11 et 12 avril 2031

Par Lewis

11 avril 2031

 

D’humeur nostalgique, je contemple ma rue. Je repense au passé, à l’enfance que j’ai vécu à Baltimore. Je repense à Lucy et tous ces moments que nous avons passés ensemble. Je me demande si je n’aurais pas dû plus profiter de cette vie, car maintenant c’est trop tard pour espérer en avoir une aussi belle. Ma vision est embuée, les larmes au bord des yeux, prêtes à tomber. Une colère gronde en moi, j’en veux à tant de personnes pour avoir détruit la planète et m’avoir pris ma meilleure amie.

Dans Howard Street — et dans toutes les autres rues de Baltimore —, des poubelles sont renversées et s’entassent en quantité. Leur odeur horrible a rempli la ville, on dirait que l’asphalte s’en est imprégné. La puanteur attire des chats louches, et des rats d’égouts vagabondent de détritus en détritus. Les sacs poubelles ont été éventrés par les dents des rongeurs et traînés tout le long de l’avenue, autour de ces voitures calcinées. Ces dernières ne sont plus que des tas de ferraille, elles ont fondu les nuits précédentes sous l’œil indifférent de la lune. Le soir, je n’ose presque plus sortir pour rejoindre l’appartement de Sarah, les gens deviennent de plus en plus violents et sauvages. La veille, la déflagration d’un moteur m’a réveillée et j’ai cru que le monde lui-même explosait. Des badauds avaient déversé de l’essence sur un véhicule avant d’y mettre le feu. La rue était séparée en deux par les flammes, si bien que j’ai pensé que la terre s’était ouverte comme un passage vers les enfers.

Et il paraît que la situation est bien pire à New York et à Washington.

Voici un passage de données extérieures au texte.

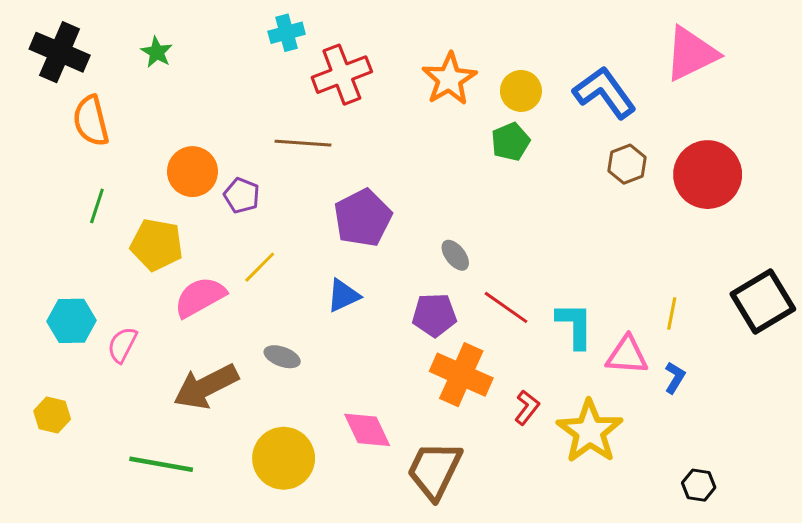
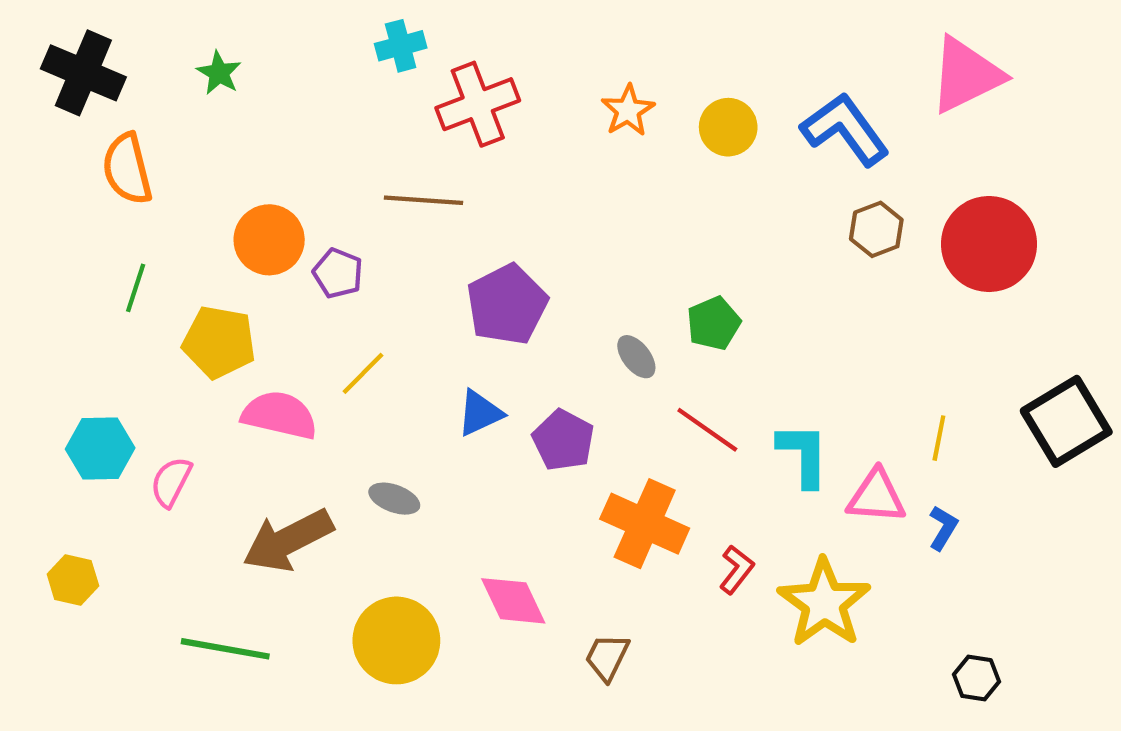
orange star: (449, 79) -> (628, 110), size x0.7
green pentagon: (511, 142) -> (714, 323), moved
pink semicircle: (200, 297) -> (280, 415), turned 42
purple pentagon: (434, 315) -> (563, 440), moved, turned 30
brown trapezoid: (434, 470) -> (607, 657), size x0.6

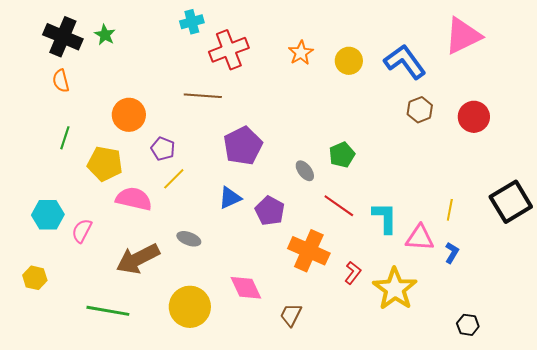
black cross: (83, 73) -> (63, 37), moved
orange semicircle: (127, 169) -> (61, 81), size x0.7
red circle: (989, 244) -> (474, 117), size x0.7
purple pentagon: (338, 273) -> (163, 149), moved

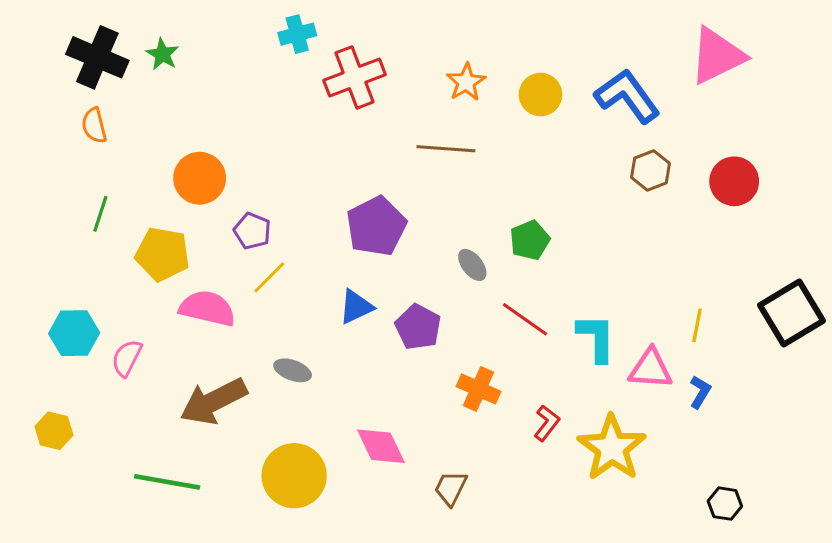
brown line: (203, 96) -> (446, 149), moved
orange cross: (309, 251) -> (479, 389), size x0.7

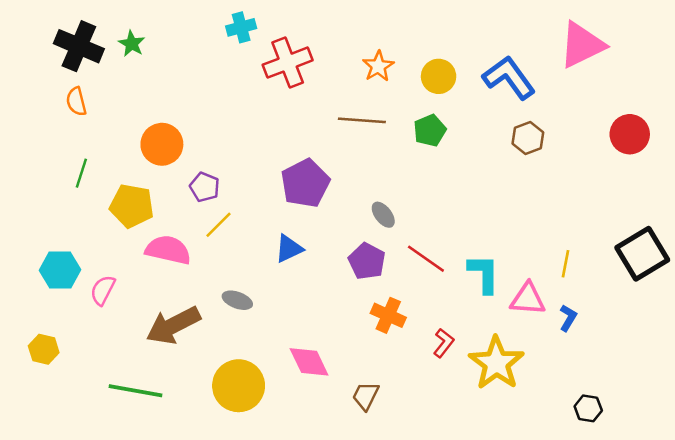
red circle: (734, 181) -> (630, 134), moved
green pentagon: (530, 240) -> (430, 130), moved
purple pentagon: (418, 327) -> (367, 261), moved

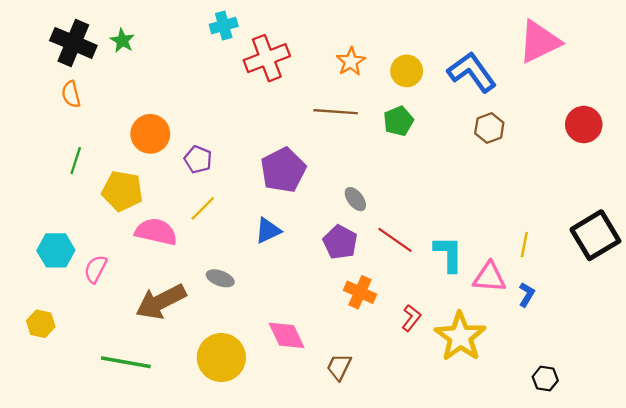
purple pentagon: (205, 187) -> (198, 159), moved

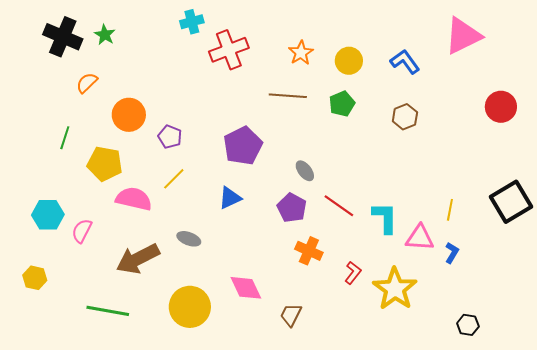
blue L-shape: (472, 72) -> (405, 62), size x0.7
orange semicircle: (71, 94) -> (87, 83), moved, turned 60
brown hexagon: (489, 128) -> (405, 117), moved

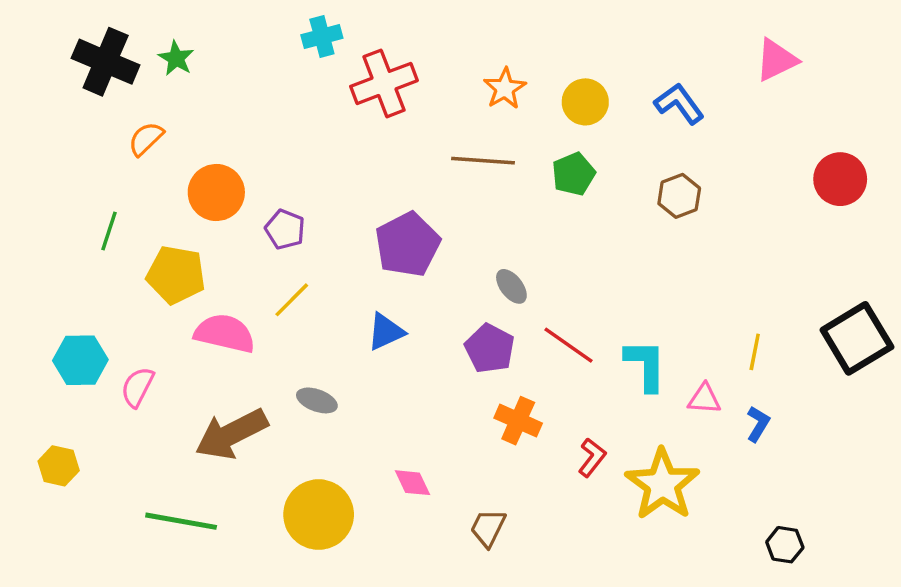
pink triangle: (463, 36) -> (776, 60), size x0.7
pink triangle: (420, 238) -> (704, 399), size x0.7
pink diamond: (246, 288) -> (413, 483), size x0.7

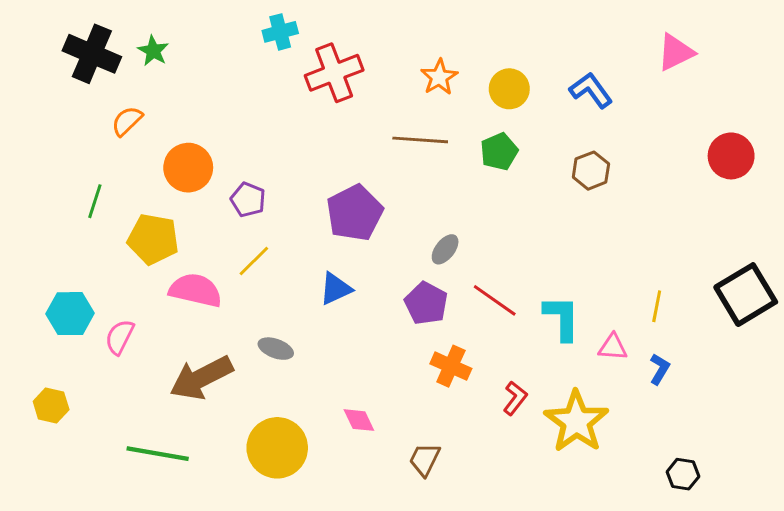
gray ellipse: (511, 286) -> (445, 249), turned 76

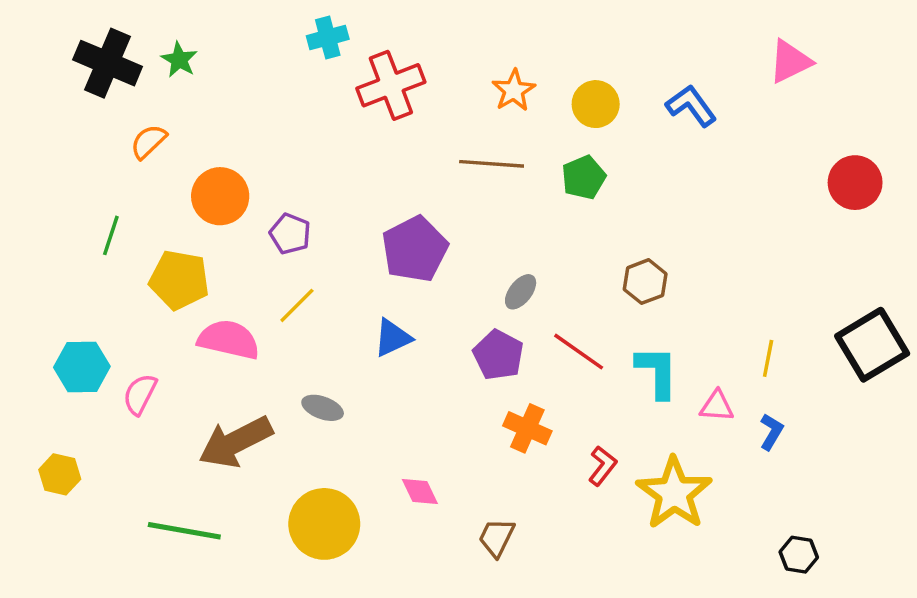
brown hexagon: (591, 171) -> (645, 282), moved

Mais tous ces éléments ne sont rien face au dégoût que me provoque la vue des cadavres en décomposition, allongés sur le sol comme de simples poupées de chiffon. J’en retrouve un peu plus chaque jour dans les artères de Baltimore. Des corbeaux, bienheureux, viennent picorer ces corps et se repaître de cette viande avariée. À la pestilence des poubelles s’ajoute maintenant celle des tripes ensanglantées.

Baltimore s’est transformée en jungle civile. La peur m’habite à chacune de mes sorties. J’aurais bien envie de courir, mais je sais que le bruit de mes pas pourrait attirer l’attention et je deviendrais alors une cible facile pour tous les déments qui traînent à l’extérieur. Je ne cesse de regarder partout autour de moi, de peur qu’on ne me suive. Je rabats la capuche de mon pull sur la tête pour me fondre dans les ombres des grands immeubles lorsque la nuit tombe.

À chaque repas, la famille de Sarah et moi-même vidons des boîtes de conserve et, bien que rempli à l’origine, je vois mon stock diminuer peu à peu. Parfois, Sarah et moi nous mangeons seules dans sa chambre et nous nous asseyons face à la fenêtre pour regarder le monde décliner aussi vite que le soleil. La nuit, les lumières n’éclairent plus Baltimore et leur absence permet aux étoiles disparues depuis des décennies de refaire leur apparition.

À 7:00 pm, le couvre-feu n’est plus prononcé. Personne ne le respecte de toute manière. La loi est enfreinte, mais plus aucune arrestation n’a lieu. Les civils ont compris la faille du système et s’en servent pour entraîner Baltimore dans les flammes. Terreur et violence ont pris plein pouvoir de la ville.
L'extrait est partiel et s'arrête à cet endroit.